Siamo reduci da una delle pandemie più paralizzanti del nostro tempo e le brutte notizie non sembrano finire. Si chiama influenza aviaria ed è la nuova preoccupazione degli scienziati che stanno assistendo ad un boom di casi.
Questa volta però non possiamo che incolpare noi stessi.
Eh sì, perché il problema riguardante il trattamento del pollame negli allevamenti è un evergreen del quale da 25 anni a questa parte si sta ignorando l’esistenza. La necessità di aumentare il quantitativo di prodotti animali abbassando sempre più i costi di gestione ha portato ad amplificare un virus che ha facilmente trovato terreno fertile nel quale proliferare.

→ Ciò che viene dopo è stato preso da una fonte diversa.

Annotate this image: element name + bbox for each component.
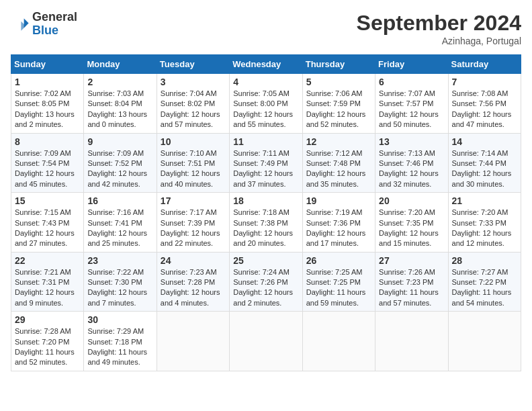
day-info: Sunrise: 7:28 AM Sunset: 7:20 PM Dayligh… [15,326,80,368]
day-info: Sunrise: 7:14 AM Sunset: 7:44 PM Dayligh… [452,148,517,190]
day-number: 14 [452,136,517,147]
calendar-cell: 12 Sunrise: 7:12 AM Sunset: 7:48 PM Dayl… [302,133,375,193]
day-info: Sunrise: 7:18 AM Sunset: 7:38 PM Dayligh… [233,208,298,249]
day-info: Sunrise: 7:05 AM Sunset: 8:00 PM Dayligh… [233,89,298,130]
calendar-week-4: 22 Sunrise: 7:21 AM Sunset: 7:31 PM Dayl… [11,252,521,312]
day-info: Sunrise: 7:15 AM Sunset: 7:43 PM Dayligh… [15,208,80,249]
day-number: 29 [15,314,80,325]
calendar-cell: 8 Sunrise: 7:09 AM Sunset: 7:54 PM Dayli… [11,133,84,193]
page-header: General Blue September 2024 Azinhaga, Po… [11,11,521,46]
day-info: Sunrise: 7:29 AM Sunset: 7:18 PM Dayligh… [87,326,152,368]
month-title: September 2024 [357,11,521,36]
day-number: 3 [161,77,226,87]
header-row: Sunday Monday Tuesday Wednesday Thursday… [11,55,521,74]
day-number: 23 [87,255,152,266]
day-info: Sunrise: 7:02 AM Sunset: 8:05 PM Dayligh… [15,89,80,130]
day-number: 18 [233,195,298,206]
calendar-week-3: 15 Sunrise: 7:15 AM Sunset: 7:43 PM Dayl… [11,193,521,253]
calendar-cell: 1 Sunrise: 7:02 AM Sunset: 8:05 PM Dayli… [11,74,84,134]
day-number: 28 [452,255,517,266]
calendar-cell: 10 Sunrise: 7:10 AM Sunset: 7:51 PM Dayl… [157,133,229,193]
day-number: 5 [306,77,371,87]
calendar-cell: 30 Sunrise: 7:29 AM Sunset: 7:18 PM Dayl… [84,312,157,371]
day-info: Sunrise: 7:19 AM Sunset: 7:36 PM Dayligh… [306,208,371,249]
day-number: 17 [161,195,226,206]
day-info: Sunrise: 7:08 AM Sunset: 7:56 PM Dayligh… [452,89,517,130]
calendar-cell: 5 Sunrise: 7:06 AM Sunset: 7:59 PM Dayli… [302,74,375,134]
calendar-cell: 27 Sunrise: 7:26 AM Sunset: 7:23 PM Dayl… [375,252,448,312]
day-number: 26 [306,255,371,266]
calendar-cell: 21 Sunrise: 7:20 AM Sunset: 7:33 PM Dayl… [448,193,521,253]
day-number: 1 [15,77,80,87]
day-number: 2 [87,77,152,87]
day-number: 27 [379,255,444,266]
calendar-table: Sunday Monday Tuesday Wednesday Thursday… [11,54,521,371]
day-number: 20 [379,195,444,206]
title-block: September 2024 Azinhaga, Portugal [357,11,521,46]
day-number: 22 [15,255,80,266]
logo-icon [11,15,30,34]
col-friday: Friday [375,55,448,74]
day-info: Sunrise: 7:20 AM Sunset: 7:33 PM Dayligh… [452,208,517,249]
day-number: 15 [15,195,80,206]
day-info: Sunrise: 7:25 AM Sunset: 7:25 PM Dayligh… [306,267,371,309]
day-info: Sunrise: 7:06 AM Sunset: 7:59 PM Dayligh… [306,89,371,130]
day-info: Sunrise: 7:09 AM Sunset: 7:54 PM Dayligh… [15,148,80,190]
calendar-cell [375,312,448,371]
calendar-cell: 23 Sunrise: 7:22 AM Sunset: 7:30 PM Dayl… [84,252,157,312]
day-number: 4 [233,77,298,87]
calendar-cell: 11 Sunrise: 7:11 AM Sunset: 7:49 PM Dayl… [230,133,302,193]
calendar-cell [448,312,521,371]
day-info: Sunrise: 7:27 AM Sunset: 7:22 PM Dayligh… [452,267,517,309]
day-number: 21 [452,195,517,206]
calendar-cell: 13 Sunrise: 7:13 AM Sunset: 7:46 PM Dayl… [375,133,448,193]
day-info: Sunrise: 7:04 AM Sunset: 8:02 PM Dayligh… [161,89,226,130]
day-info: Sunrise: 7:16 AM Sunset: 7:41 PM Dayligh… [87,208,152,249]
calendar-cell: 17 Sunrise: 7:17 AM Sunset: 7:39 PM Dayl… [157,193,229,253]
day-info: Sunrise: 7:23 AM Sunset: 7:28 PM Dayligh… [161,267,226,309]
calendar-week-5: 29 Sunrise: 7:28 AM Sunset: 7:20 PM Dayl… [11,312,521,371]
day-info: Sunrise: 7:12 AM Sunset: 7:48 PM Dayligh… [306,148,371,190]
calendar-week-2: 8 Sunrise: 7:09 AM Sunset: 7:54 PM Dayli… [11,133,521,193]
calendar-cell: 25 Sunrise: 7:24 AM Sunset: 7:26 PM Dayl… [230,252,302,312]
col-thursday: Thursday [302,55,375,74]
calendar-cell: 9 Sunrise: 7:09 AM Sunset: 7:52 PM Dayli… [84,133,157,193]
calendar-cell: 7 Sunrise: 7:08 AM Sunset: 7:56 PM Dayli… [448,74,521,134]
day-info: Sunrise: 7:20 AM Sunset: 7:35 PM Dayligh… [379,208,444,249]
col-saturday: Saturday [448,55,521,74]
col-monday: Monday [84,55,157,74]
day-info: Sunrise: 7:24 AM Sunset: 7:26 PM Dayligh… [233,267,298,309]
logo-text: General Blue [32,11,77,38]
calendar-cell: 15 Sunrise: 7:15 AM Sunset: 7:43 PM Dayl… [11,193,84,253]
day-number: 6 [379,77,444,87]
day-info: Sunrise: 7:22 AM Sunset: 7:30 PM Dayligh… [87,267,152,309]
day-info: Sunrise: 7:10 AM Sunset: 7:51 PM Dayligh… [161,148,226,190]
day-info: Sunrise: 7:03 AM Sunset: 8:04 PM Dayligh… [87,89,152,130]
day-info: Sunrise: 7:21 AM Sunset: 7:31 PM Dayligh… [15,267,80,309]
day-info: Sunrise: 7:17 AM Sunset: 7:39 PM Dayligh… [161,208,226,249]
logo: General Blue [11,11,77,38]
calendar-cell: 6 Sunrise: 7:07 AM Sunset: 7:57 PM Dayli… [375,74,448,134]
calendar-cell: 16 Sunrise: 7:16 AM Sunset: 7:41 PM Dayl… [84,193,157,253]
calendar-cell: 24 Sunrise: 7:23 AM Sunset: 7:28 PM Dayl… [157,252,229,312]
day-number: 24 [161,255,226,266]
day-info: Sunrise: 7:11 AM Sunset: 7:49 PM Dayligh… [233,148,298,190]
day-number: 25 [233,255,298,266]
calendar-cell [230,312,302,371]
calendar-cell: 29 Sunrise: 7:28 AM Sunset: 7:20 PM Dayl… [11,312,84,371]
day-number: 12 [306,136,371,147]
calendar-cell: 14 Sunrise: 7:14 AM Sunset: 7:44 PM Dayl… [448,133,521,193]
day-number: 19 [306,195,371,206]
calendar-cell: 19 Sunrise: 7:19 AM Sunset: 7:36 PM Dayl… [302,193,375,253]
day-number: 13 [379,136,444,147]
day-number: 30 [87,314,152,325]
day-info: Sunrise: 7:26 AM Sunset: 7:23 PM Dayligh… [379,267,444,309]
calendar-cell: 26 Sunrise: 7:25 AM Sunset: 7:25 PM Dayl… [302,252,375,312]
calendar-cell: 2 Sunrise: 7:03 AM Sunset: 8:04 PM Dayli… [84,74,157,134]
day-number: 7 [452,77,517,87]
day-number: 9 [87,136,152,147]
day-info: Sunrise: 7:07 AM Sunset: 7:57 PM Dayligh… [379,89,444,130]
location: Azinhaga, Portugal [357,36,521,46]
calendar-week-1: 1 Sunrise: 7:02 AM Sunset: 8:05 PM Dayli… [11,74,521,134]
calendar-cell [302,312,375,371]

E così ad oggi ci ritroviamo con una moltitudine inimmaginabile di uccelli contagiati senza avere la minima idea di come arrestare questa corsa inarrestabile. Ma non solo pollame… si iniziano infatti a rilevare i medesimi effetti anche su foche, orsi, volpi. E come ultimo stadio, una bimba ecuadoriana.
Ma facciamo chiarezza sul fenomeno del quale molto presto faremo esperienza diretta.
L’influenza aviaria è stata definita come “infezione virale che si diffonde normalmente tra gli uccelli. I sintomi possono variare da una lieve infezione delle vie respiratorie superiori (febbre e tosse) a una grave polmonite, sindrome da distress respiratorio acuto (difficoltà respiratoria), shock e persino la morte”.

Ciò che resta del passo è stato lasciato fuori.